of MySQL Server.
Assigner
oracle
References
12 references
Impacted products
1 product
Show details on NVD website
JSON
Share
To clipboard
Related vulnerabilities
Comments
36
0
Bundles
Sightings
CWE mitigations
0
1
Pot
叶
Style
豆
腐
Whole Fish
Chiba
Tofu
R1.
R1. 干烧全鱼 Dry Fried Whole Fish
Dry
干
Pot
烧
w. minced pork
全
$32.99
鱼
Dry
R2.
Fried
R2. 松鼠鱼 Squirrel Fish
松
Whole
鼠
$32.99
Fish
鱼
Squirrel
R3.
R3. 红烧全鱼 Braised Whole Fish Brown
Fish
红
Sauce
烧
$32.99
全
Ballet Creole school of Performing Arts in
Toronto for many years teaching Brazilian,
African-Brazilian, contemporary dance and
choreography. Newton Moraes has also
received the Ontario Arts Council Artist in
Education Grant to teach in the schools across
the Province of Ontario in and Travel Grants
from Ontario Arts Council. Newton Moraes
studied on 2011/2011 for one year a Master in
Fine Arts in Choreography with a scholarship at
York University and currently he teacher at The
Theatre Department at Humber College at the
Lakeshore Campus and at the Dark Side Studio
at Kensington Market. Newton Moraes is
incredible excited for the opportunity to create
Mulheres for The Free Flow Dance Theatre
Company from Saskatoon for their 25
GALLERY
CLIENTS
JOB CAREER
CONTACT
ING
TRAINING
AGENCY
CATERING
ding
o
---
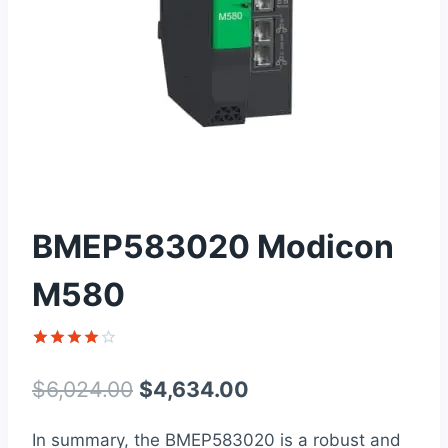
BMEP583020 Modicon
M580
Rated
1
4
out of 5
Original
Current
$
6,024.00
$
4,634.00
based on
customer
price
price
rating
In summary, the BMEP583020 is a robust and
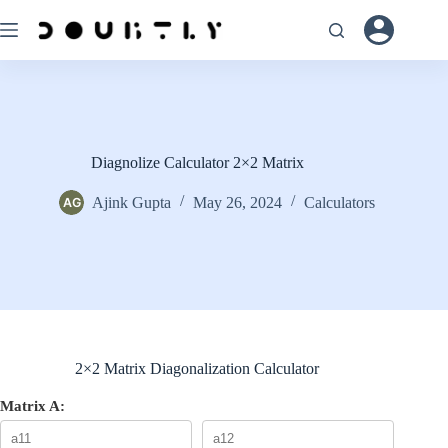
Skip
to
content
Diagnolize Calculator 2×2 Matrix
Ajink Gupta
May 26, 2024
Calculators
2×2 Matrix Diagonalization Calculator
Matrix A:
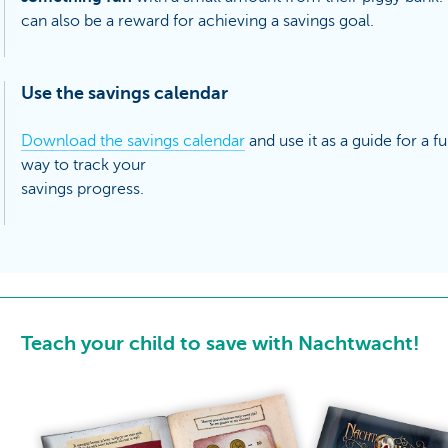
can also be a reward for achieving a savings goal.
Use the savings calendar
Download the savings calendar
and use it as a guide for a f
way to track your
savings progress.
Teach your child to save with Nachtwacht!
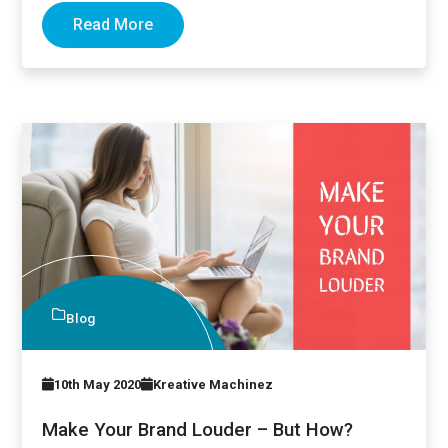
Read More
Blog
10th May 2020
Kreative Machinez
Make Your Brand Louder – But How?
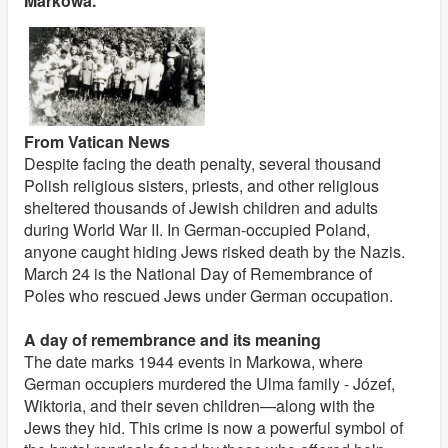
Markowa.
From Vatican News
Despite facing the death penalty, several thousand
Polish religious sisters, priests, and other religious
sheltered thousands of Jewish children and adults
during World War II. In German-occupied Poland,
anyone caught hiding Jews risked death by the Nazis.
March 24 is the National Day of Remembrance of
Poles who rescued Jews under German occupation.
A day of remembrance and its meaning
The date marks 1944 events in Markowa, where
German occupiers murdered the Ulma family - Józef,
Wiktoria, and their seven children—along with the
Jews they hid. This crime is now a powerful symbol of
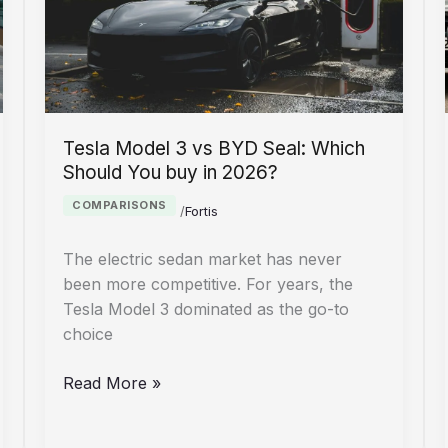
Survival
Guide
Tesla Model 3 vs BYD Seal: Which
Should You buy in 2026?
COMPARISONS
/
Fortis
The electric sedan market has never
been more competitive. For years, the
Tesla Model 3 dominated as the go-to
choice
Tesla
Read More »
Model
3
...
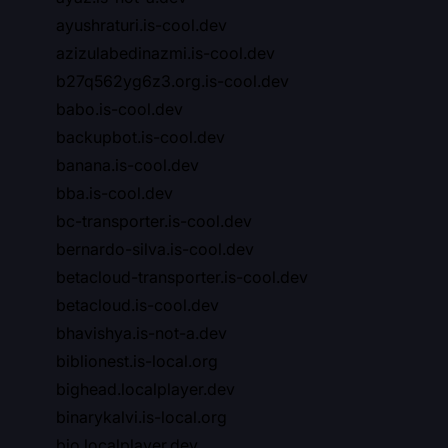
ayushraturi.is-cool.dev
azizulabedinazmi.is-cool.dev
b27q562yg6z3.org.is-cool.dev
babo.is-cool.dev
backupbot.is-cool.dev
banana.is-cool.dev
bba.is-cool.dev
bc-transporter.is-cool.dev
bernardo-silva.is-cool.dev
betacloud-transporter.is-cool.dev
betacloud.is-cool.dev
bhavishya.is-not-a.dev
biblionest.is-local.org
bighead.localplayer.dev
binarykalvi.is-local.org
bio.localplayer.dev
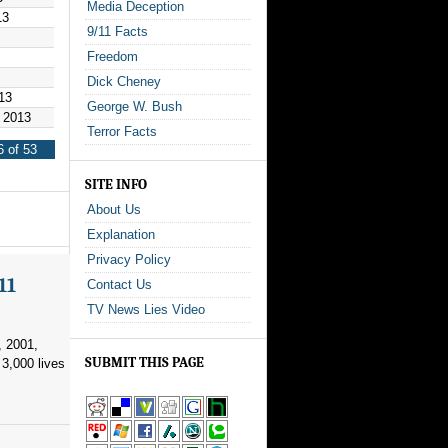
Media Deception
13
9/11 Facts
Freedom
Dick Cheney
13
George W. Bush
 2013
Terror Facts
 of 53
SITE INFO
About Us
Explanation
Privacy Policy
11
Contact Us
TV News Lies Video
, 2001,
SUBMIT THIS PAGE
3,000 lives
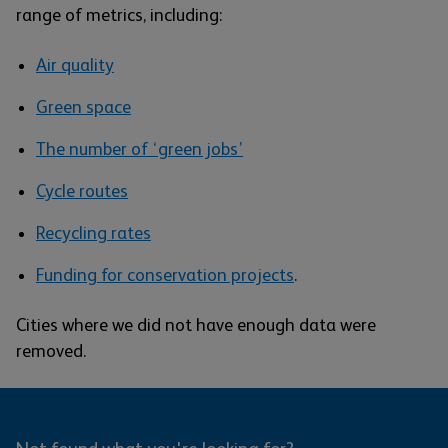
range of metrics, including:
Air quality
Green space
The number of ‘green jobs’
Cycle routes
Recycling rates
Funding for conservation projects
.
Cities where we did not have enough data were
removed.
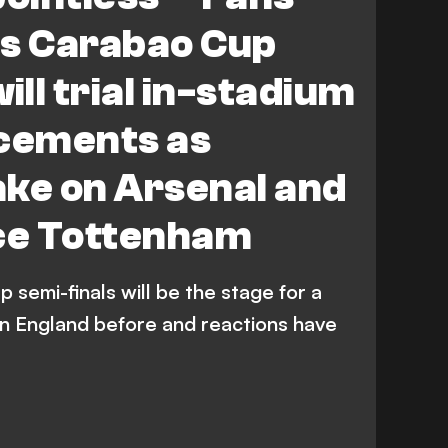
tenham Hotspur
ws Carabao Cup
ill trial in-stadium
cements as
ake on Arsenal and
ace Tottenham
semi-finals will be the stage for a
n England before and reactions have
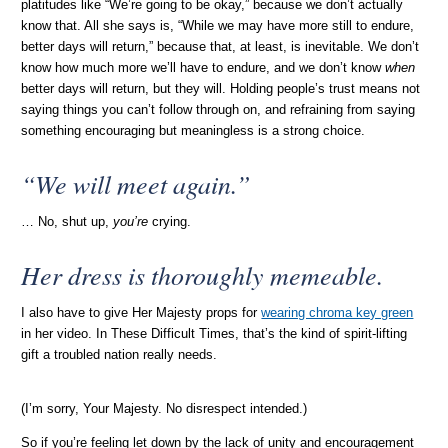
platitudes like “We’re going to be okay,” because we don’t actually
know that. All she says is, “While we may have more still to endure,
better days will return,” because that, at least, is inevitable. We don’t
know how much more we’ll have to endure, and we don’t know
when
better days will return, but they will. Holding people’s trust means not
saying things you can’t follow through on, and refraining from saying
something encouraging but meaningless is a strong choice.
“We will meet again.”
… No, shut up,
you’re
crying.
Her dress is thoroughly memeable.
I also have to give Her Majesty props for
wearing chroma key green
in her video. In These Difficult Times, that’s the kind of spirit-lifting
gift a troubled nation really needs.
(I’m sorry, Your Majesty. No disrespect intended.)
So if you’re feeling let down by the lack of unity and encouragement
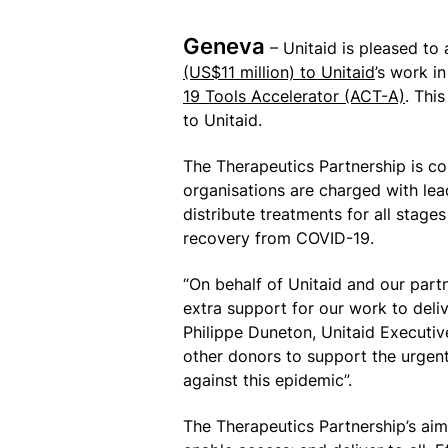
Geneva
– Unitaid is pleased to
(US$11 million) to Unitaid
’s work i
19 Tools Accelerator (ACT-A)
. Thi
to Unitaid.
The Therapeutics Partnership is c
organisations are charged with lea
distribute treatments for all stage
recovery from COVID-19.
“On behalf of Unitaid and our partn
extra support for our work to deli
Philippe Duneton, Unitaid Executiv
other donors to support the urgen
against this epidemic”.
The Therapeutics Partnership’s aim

_About this task_:
Print the lines above from the one with "of MySQL Server." through the one with "R1. 干烧全鱼 Dry Fried Whole Fish", both included, exactly as written and nothing more.

_Expected answer_:
of MySQL Server.
Assigner
oracle
References
12 references
Impacted products
1 product
Show details on NVD website
JSON
Share
To clipboard
Related vulnerabilities
Comments
36
0
Bundles
Sightings
CWE mitigations
0
1
Pot
叶
Style
豆
腐
Whole Fish
Chiba
Tofu
R1.
R1. 干烧全鱼 Dry Fried Whole Fish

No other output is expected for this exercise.